• ABOUT THIS TASK: Using the listing below, copy every line that mentions "pueden".

• RECORD EXCERPTS:
━━━━

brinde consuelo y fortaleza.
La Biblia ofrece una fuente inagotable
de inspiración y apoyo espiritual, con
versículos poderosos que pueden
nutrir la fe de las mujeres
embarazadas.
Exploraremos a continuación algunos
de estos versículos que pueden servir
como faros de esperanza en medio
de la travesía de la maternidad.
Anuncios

━━━━

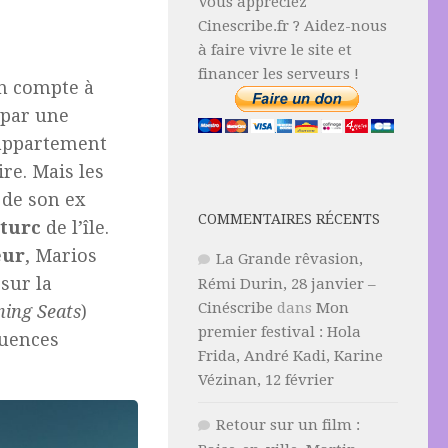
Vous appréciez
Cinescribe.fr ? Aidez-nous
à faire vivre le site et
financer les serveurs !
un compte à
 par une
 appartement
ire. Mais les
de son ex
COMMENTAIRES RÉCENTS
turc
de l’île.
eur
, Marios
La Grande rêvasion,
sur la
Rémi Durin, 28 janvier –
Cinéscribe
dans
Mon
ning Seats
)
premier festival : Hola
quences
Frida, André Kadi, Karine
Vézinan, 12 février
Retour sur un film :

━━━━

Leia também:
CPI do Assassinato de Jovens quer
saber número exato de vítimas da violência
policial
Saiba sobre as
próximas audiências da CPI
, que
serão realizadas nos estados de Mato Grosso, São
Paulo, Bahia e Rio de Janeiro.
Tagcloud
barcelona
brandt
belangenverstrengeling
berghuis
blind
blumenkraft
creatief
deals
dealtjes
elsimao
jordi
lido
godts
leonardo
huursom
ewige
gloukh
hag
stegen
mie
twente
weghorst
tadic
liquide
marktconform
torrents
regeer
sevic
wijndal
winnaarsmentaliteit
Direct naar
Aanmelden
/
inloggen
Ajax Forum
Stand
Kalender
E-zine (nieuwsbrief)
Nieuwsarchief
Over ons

━━━━

• EXERCISE ANSWER:
versículos poderosos que pueden
de estos versículos que pueden servir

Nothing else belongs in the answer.